Messina – “Se qualcuno pensa di alimentare polemiche senza contraddittorio, ha sbagliato interlocutore. Siamo pronti al confronto pubblico. Lo siamo sempre stati, dove vuole e quando vuole: in diretta sui social, davanti ai cittadini, senza alcun problema”.

Federico Basile

Così Federico Basile risponde a Scurria. 

“Un confronto vero – prosegue – sarà anche l’occasione per fare finalmente chiarezza su un punto fondamentale: quando sono nati i debiti e chi amministrava la città in quei momenti, con quali scelte e con quali consulenti”.

“Ricordo inoltre al candidato Scurria che, dal momento dell’approvazione del Piano di riequilibrio nell’agosto 2023, il monitoraggio semestrale è in capo al Collegio dei Revisori dei conti. Apprendo dalla stampa e dalle sue dichiarazioni dell’esistenza di una richiesta della Corte dei Conti che ritengo sia stata indirizzata proprio al Collegio, organo deputato a svolgere tale attività di controllo.
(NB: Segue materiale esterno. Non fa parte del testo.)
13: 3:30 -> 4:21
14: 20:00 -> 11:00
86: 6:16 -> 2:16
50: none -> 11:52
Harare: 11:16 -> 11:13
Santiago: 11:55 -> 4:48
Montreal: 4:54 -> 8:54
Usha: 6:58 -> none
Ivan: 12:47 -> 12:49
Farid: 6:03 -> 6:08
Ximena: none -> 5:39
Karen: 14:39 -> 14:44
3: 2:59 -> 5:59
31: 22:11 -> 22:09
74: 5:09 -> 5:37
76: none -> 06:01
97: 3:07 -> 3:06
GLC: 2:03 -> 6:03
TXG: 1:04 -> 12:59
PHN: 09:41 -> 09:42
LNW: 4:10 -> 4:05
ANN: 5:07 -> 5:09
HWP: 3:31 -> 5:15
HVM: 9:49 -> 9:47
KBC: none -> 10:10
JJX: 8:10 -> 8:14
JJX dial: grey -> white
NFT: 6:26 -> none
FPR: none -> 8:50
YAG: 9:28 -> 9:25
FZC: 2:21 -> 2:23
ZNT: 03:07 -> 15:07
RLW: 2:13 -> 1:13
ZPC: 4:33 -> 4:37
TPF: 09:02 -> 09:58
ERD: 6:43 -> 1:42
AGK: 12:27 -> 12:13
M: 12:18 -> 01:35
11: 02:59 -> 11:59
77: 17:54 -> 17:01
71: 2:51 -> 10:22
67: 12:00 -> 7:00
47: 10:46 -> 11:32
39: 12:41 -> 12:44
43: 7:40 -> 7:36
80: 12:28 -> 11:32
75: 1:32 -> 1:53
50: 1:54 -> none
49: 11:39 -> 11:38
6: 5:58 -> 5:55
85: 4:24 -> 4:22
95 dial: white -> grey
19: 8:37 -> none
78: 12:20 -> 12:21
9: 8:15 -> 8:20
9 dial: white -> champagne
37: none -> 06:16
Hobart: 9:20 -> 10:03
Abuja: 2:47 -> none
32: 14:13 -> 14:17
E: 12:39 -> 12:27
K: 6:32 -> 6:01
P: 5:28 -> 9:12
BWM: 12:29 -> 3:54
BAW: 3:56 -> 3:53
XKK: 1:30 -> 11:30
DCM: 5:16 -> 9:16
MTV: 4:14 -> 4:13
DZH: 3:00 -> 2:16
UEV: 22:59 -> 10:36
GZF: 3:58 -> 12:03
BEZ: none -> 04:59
Io, a differenza di Scurria però , non sono in possesso della nota della Corte dei Conti trasmessa al Collegio dei Revisori. Parto dal presupposto che i dettagli riportati nel suo comunicato siano stati tratti proprio da quella relazione, motivo per cui provvederò a richiederne copia.

Sarebbe però altrettanto importante chiarire come Scurria sia entrato in possesso di quel documento: se attraverso un regolare accesso agli atti oppure se dispone di altri, più ‘efficienti’, canali.

 Anche su questo aspetto riteniamo doveroso fare piena chiarezza.

Intanto provvederò a richiedere ufficialmente copia della nota che la Corte ha inviato – ritengo – al Collegio dei Revisori, nonché dell’eventuale risposta predisposta.

Perché sulle chiacchiere si può costruire qualsiasi narrazione, ma sono i fatti a parlare.

Il confronto dunque lo faremo certamente nel momento in cui anche noi avremo visionato la nota e anche le controdeduzioni inviata in risposta alla nota della Corte dei Conti. Lo faremo nel merito, numeri alla mano e carte alla mano. Perché la verità non teme il confronto, ma pretende serietà”.